▶ _Available data_:
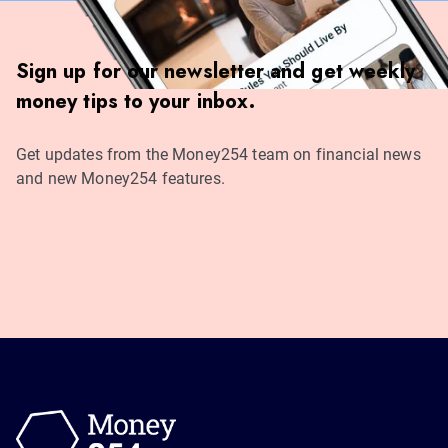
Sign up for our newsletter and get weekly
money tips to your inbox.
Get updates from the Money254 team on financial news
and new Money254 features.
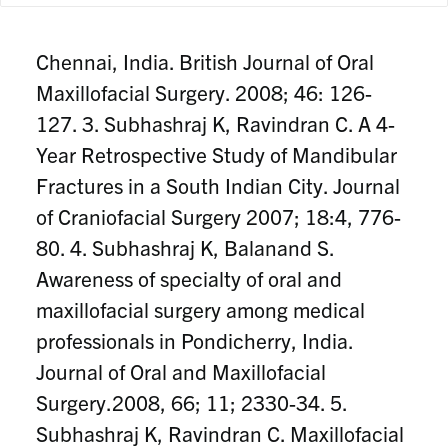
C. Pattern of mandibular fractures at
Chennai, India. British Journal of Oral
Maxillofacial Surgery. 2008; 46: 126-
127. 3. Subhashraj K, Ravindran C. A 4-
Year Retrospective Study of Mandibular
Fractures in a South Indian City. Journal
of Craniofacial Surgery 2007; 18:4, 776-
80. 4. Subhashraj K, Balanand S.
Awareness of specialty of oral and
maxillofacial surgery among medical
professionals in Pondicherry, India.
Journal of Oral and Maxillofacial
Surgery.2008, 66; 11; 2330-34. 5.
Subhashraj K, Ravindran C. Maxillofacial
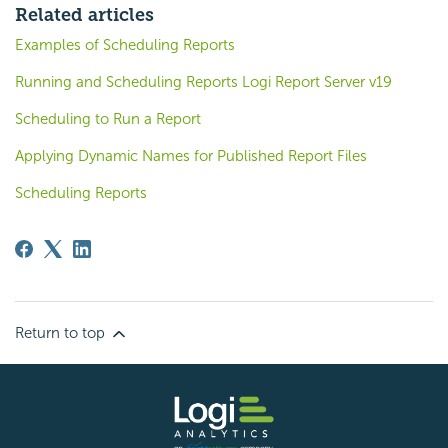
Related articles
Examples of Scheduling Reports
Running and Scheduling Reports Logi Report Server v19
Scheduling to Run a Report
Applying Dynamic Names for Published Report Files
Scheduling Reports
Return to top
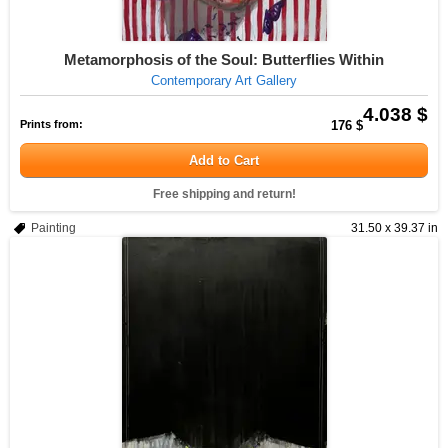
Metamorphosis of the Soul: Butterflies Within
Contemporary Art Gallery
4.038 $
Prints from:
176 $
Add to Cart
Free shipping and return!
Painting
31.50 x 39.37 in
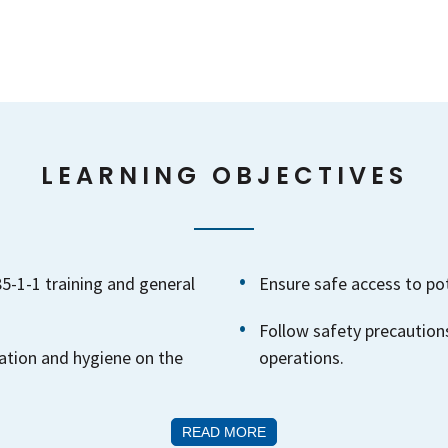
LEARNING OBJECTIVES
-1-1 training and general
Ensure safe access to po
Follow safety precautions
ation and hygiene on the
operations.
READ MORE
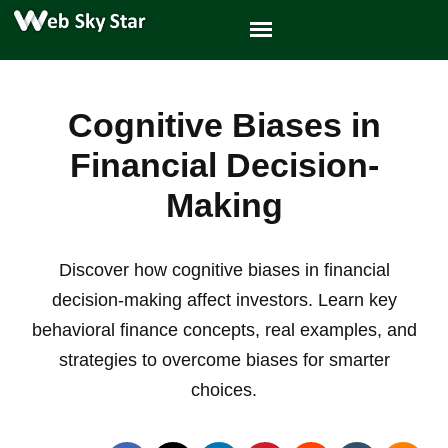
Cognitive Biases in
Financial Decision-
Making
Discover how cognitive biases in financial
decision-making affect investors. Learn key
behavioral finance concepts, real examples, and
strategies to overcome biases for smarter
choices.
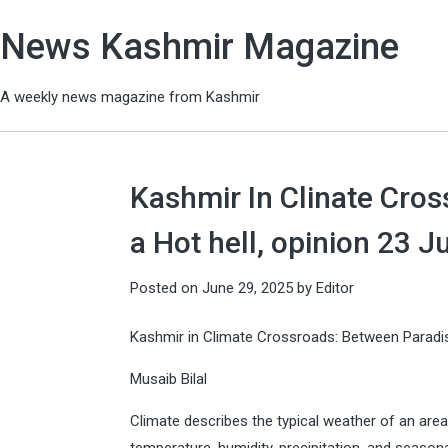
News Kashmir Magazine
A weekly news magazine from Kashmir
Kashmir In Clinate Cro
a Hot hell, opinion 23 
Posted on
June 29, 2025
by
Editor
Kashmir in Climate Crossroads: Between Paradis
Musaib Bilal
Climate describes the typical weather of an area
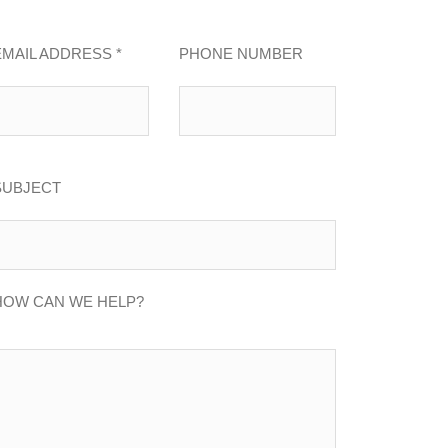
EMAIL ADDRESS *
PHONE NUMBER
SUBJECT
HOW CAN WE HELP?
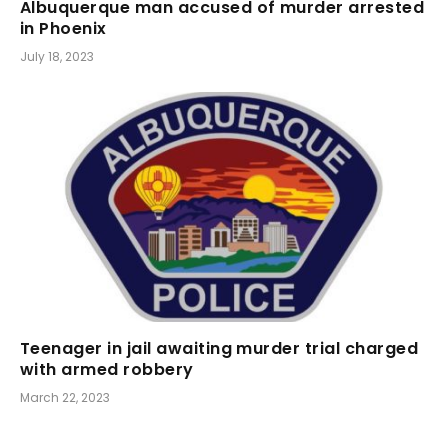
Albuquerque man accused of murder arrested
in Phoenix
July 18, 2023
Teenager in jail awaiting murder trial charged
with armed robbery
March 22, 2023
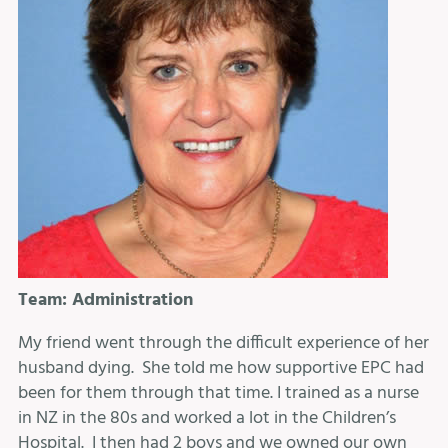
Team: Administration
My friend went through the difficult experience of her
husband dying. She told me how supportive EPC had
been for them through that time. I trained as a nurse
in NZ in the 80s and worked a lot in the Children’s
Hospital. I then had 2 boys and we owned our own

▶ _What to do_: When the word "Climate" shows up in a line of the entries, pull that line out.

▶ _Reply_:
Kashmir in Climate Crossroads: Between Paradis
Climate describes the typical weather of an area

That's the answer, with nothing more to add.